### Task to complete
Your answer should be the exact lines of the data below from the one containing "Utilizamos cookies propias" through the one containing "6. Кои документи треба да ги"; please include nothing else.

### Source records
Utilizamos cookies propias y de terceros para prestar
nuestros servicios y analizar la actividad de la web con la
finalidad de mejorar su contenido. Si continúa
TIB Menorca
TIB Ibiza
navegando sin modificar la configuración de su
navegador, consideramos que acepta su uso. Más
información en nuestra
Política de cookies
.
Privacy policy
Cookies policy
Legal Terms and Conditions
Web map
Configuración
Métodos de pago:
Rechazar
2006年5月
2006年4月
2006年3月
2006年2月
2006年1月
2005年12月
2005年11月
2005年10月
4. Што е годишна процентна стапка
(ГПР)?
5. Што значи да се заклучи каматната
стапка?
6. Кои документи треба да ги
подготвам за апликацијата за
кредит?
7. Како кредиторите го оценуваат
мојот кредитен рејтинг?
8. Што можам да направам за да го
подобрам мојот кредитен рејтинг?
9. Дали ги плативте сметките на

--

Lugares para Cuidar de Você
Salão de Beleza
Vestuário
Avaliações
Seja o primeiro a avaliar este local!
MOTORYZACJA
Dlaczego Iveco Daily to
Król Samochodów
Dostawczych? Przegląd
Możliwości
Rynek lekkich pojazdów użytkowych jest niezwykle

--

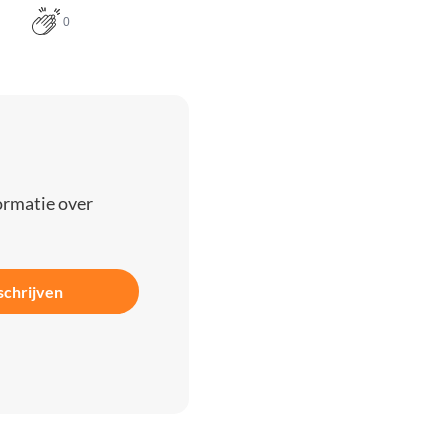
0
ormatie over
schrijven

### Answer below
Utilizamos cookies propias y de terceros para prestar
nuestros servicios y analizar la actividad de la web con la
finalidad de mejorar su contenido. Si continúa
TIB Menorca
TIB Ibiza
navegando sin modificar la configuración de su
navegador, consideramos que acepta su uso. Más
información en nuestra
Política de cookies
.
Privacy policy
Cookies policy
Legal Terms and Conditions
Web map
Configuración
Métodos de pago:
Rechazar
2006年5月
2006年4月
2006年3月
2006年2月
2006年1月
2005年12月
2005年11月
2005年10月
4. Што е годишна процентна стапка
(ГПР)?
5. Што значи да се заклучи каматната
стапка?
6. Кои документи треба да ги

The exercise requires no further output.